Rishi Sunak has back-peddled on several key net zero policies. Credit: Rishi Sunak youtube
“Reckless”, “catastrophic”, “inept,” “damaging,” “shameful,” “embarrassing” and “expensive”. Industry, environmentalists and MPs have slammed Rishi Sunak’s screeching net zero U-turns, as experts estimate the policy shifts could cost British renters almost £8 billion over the next decade.
The prime minister watered down a string of key climate pledges yesterday, delaying the ban on the sale of new petrol and diesel cars by five years, from 2030 to 2035, pushing back the phase-out of gas boilers and scrapping energy efficiency upgrades to homes.
Clare Moriarty, the chief executive of Citizens Advice, warned that the regulatory bonfire would “hurt renters”, leaving “millions of tenants across the country facing needlessly high bills through the winters ahead”.
Bills could be increased by £8 billion over the coming decade, analysis from the Energy and Climate Intelligence Unit has shown.
“The PM has sided with landlords over renters, putting their energy bills and cost of living up by ducking the improvement of rules on energy efficiency,” Jess Ralston, Energy Analyst at ECIU, said.
“That doesn’t make any sense when excess cold in homes costs the NHS £1.2bn per year and renters are amongst those with the lowest incomes.”
Home energy efficiency architects from around the country echoed these fears.
Architect John Christophers – who co-curates the Retrofit Reimagined festival in Birmingham – warned that the backpedal would drive up costs.
“Diluting energy efficiency standards for the private rental sector penalises those least able to cope with damp and draughty housing and higher energy bills, going against the most fundamental human values of care and fairness,” he said.
How have business leaders reacted to the policy U-turns?
The policy shifts have unleashed an avalanche of criticism from industry.
More than 400 business leaders – including Nestle, IKEA, Brunel, Aviva Investors and E.ON – wrote to the prime minister urging him to reconsider the plans.
“The business community has already made substantial investments in the net zero transition,” the letter, sent ahead of yesterday’s press conference, reads.
“We urge you not to weaken any net zero policies. If you do so, we believe this would be a historic mistake of your premiership, which could do lasting damage to the UK economy.”
Car manufacturer Ford warned that the policy shift “undermines” investment in the country.
Will the UK still meet its net zero targets in spite of Rishi Sunak?

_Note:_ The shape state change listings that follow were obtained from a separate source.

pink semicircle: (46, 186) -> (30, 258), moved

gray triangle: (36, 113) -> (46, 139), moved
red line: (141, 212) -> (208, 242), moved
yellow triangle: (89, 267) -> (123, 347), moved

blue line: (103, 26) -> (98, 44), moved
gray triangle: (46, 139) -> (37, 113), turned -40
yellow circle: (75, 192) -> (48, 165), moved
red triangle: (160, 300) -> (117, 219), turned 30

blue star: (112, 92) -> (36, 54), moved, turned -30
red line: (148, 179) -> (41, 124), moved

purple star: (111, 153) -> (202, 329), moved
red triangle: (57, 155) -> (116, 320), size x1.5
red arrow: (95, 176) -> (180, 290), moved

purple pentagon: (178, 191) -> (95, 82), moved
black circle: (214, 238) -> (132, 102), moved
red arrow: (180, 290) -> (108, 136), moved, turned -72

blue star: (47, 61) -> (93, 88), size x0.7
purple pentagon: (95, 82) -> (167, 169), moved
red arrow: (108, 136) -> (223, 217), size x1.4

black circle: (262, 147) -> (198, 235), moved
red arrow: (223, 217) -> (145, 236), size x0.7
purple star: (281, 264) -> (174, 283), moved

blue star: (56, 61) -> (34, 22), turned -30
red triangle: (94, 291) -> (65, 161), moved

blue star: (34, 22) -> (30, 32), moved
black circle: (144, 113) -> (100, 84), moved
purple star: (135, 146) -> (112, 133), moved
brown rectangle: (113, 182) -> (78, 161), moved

In his press conference Rishi Sunak insisted he was “100% committed” to meeting all the UK’s emissions targets.
But the Climate Change Committee (CCC), the government’s independent advisors on how well it is meeting its targets to tackle climate change, expressed doubt over this claim.

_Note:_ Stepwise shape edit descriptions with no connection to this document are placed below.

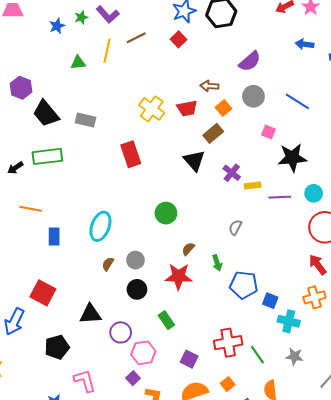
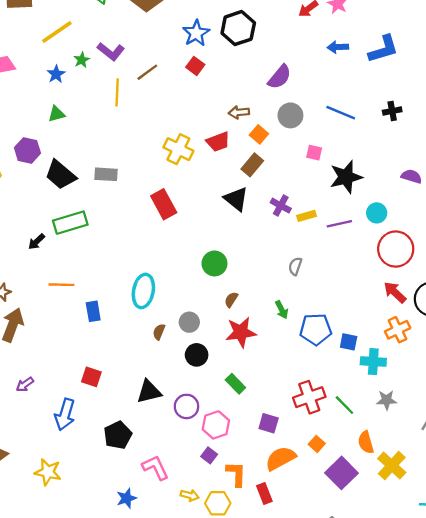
green triangle: (78, 63) -> (56, 114), moved
brown semicircle: (188, 249) -> (231, 300), moved
red square: (43, 293) -> (91, 377), size x0.7

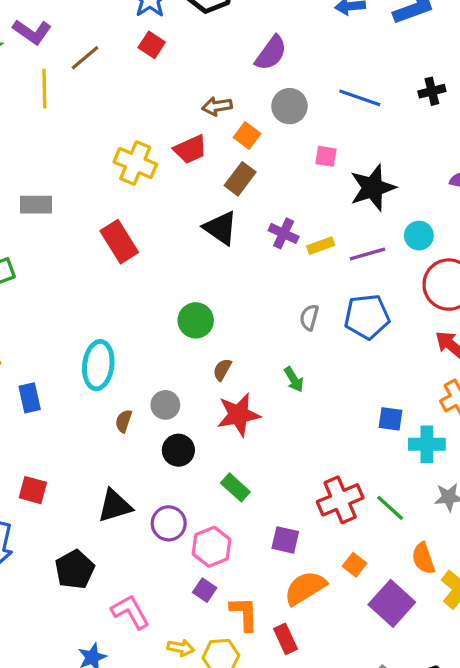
blue pentagon: (316, 329) -> (367, 317), moved

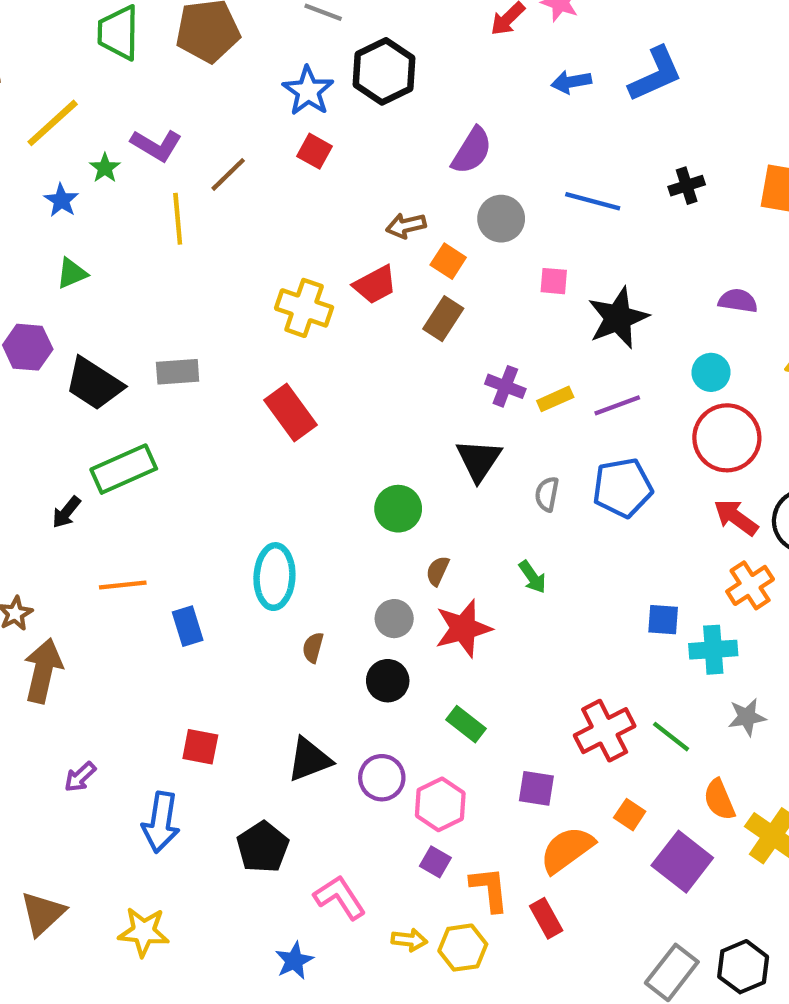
black triangle: (221, 228) -> (479, 460), moved, turned 33
cyan circle: (419, 236) -> (711, 372), moved
gray circle: (165, 405) -> (394, 619), moved

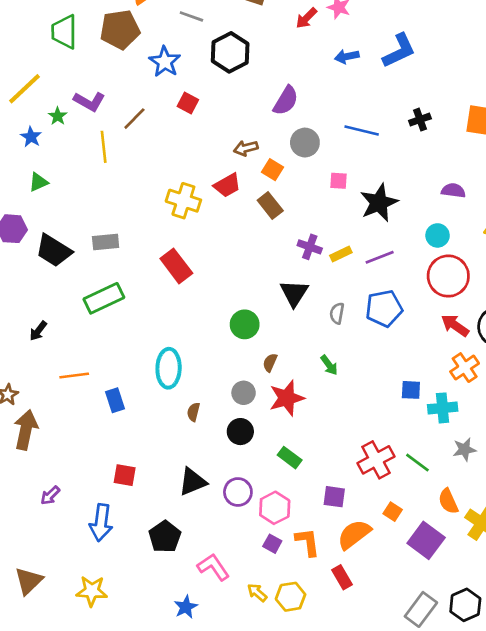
blue star: (308, 91) -> (165, 62), moved
brown rectangle: (443, 319) -> (270, 206), turned -70
green rectangle: (124, 469) -> (104, 298), moved
orange L-shape: (489, 889) -> (308, 542), moved
yellow arrow: (409, 940) -> (257, 593), turned -145

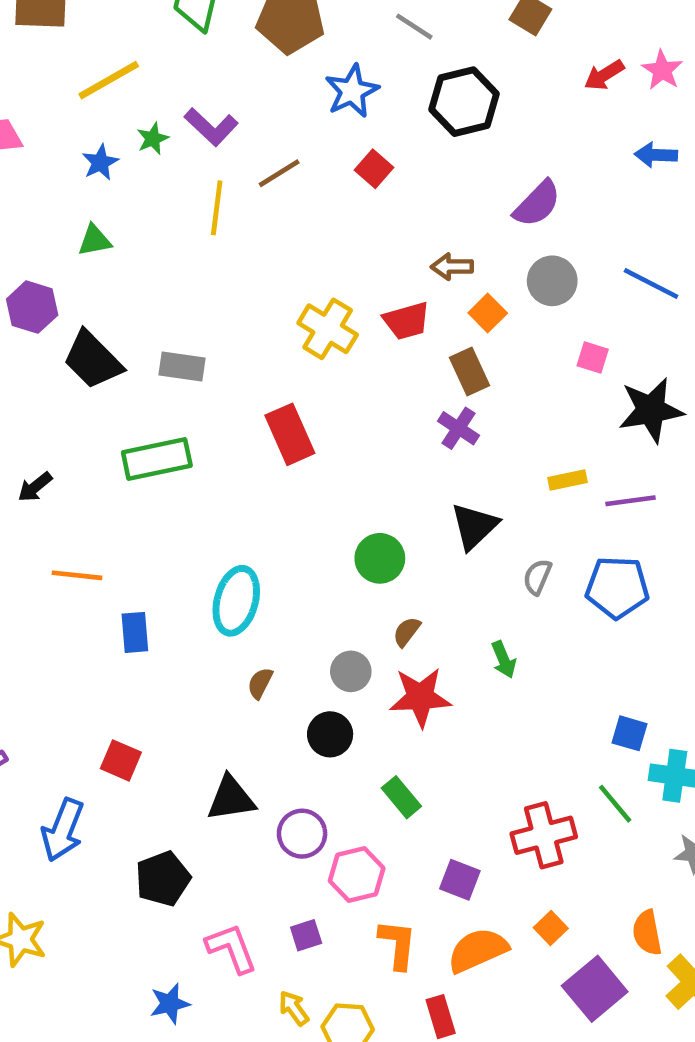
purple cross: (310, 247) -> (458, 428), moved
green line: (417, 463) -> (615, 804), moved
purple square: (272, 544) -> (306, 935), moved, turned 30

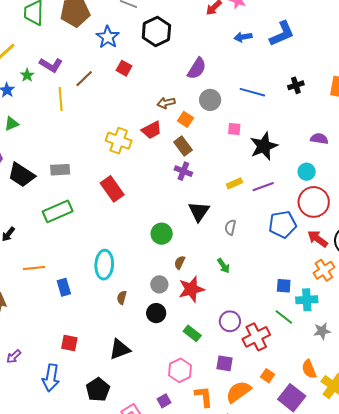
blue pentagon: (617, 587) -> (282, 224), moved
purple circle: (302, 834) -> (230, 321), moved

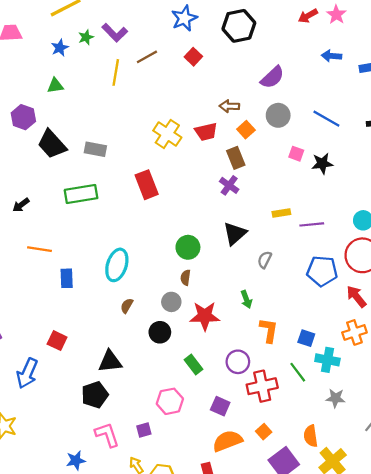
black star: (264, 146) -> (322, 163), moved, size x0.7
brown semicircle: (180, 262) -> (186, 278), moved, turned -32
black pentagon: (98, 390) -> (95, 395), moved
orange L-shape: (204, 396) -> (269, 330), moved

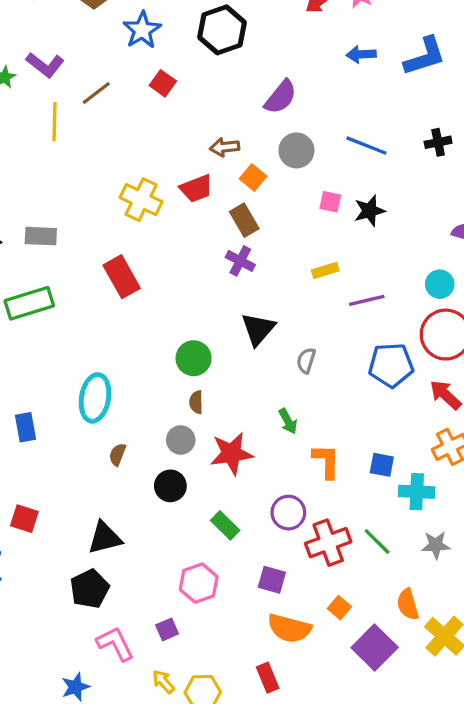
yellow rectangle: (281, 213) -> (325, 270), moved
green line: (298, 372) -> (377, 542), moved
orange semicircle: (227, 441) -> (289, 628), turned -136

“We need to go away and do the calculations, but today’s announcement is likely to take the UK further away from being able to meet its legal commitments,” Piers Forster, chair of the CCC, said in a statement.
The announcements left environmental groups incandescent with fury.
Campaign group Friends of the Earth described the policies as “environmentally reckless and economically inept”.
“Building a green economy is the best way to tackle the cost of living crisis, boost energy security and strengthen the economy,” said head of policy Mike Childs.
“Weakening these green policies will simply undermine business confidence and put British jobs at risk.”
On X – formerly known as Twitter – ‘seven bins’ trended, as people mocked Sunak’s tweet promising an end to mandatory recycling, a meat tax and compulsory car sharing. None of these have ever been policy in the UK.
Leo Murray, co-director of climate charity Possible, described the U-turn as “catastrophic”.
“Kicking net zero further down the road will have unimaginable consequences both in the short and long term,” he said.
According to polling by More in Common, 49% of the British public want the government to do more to reach net zero, and only 18% less. Even among Tory voters, the split is 31%-26%.
The announcement has been divisive amongst Conservative politicians, too. Ex-chancellor Kwasi Kwarteng told Newsnight it was “sending the wrong signal”. Tory peer Zac Goldsmith, who quit as environment minister in June after blasting Sunak’s environmental “apathy”, described the U-Turn as a “moment of shame”.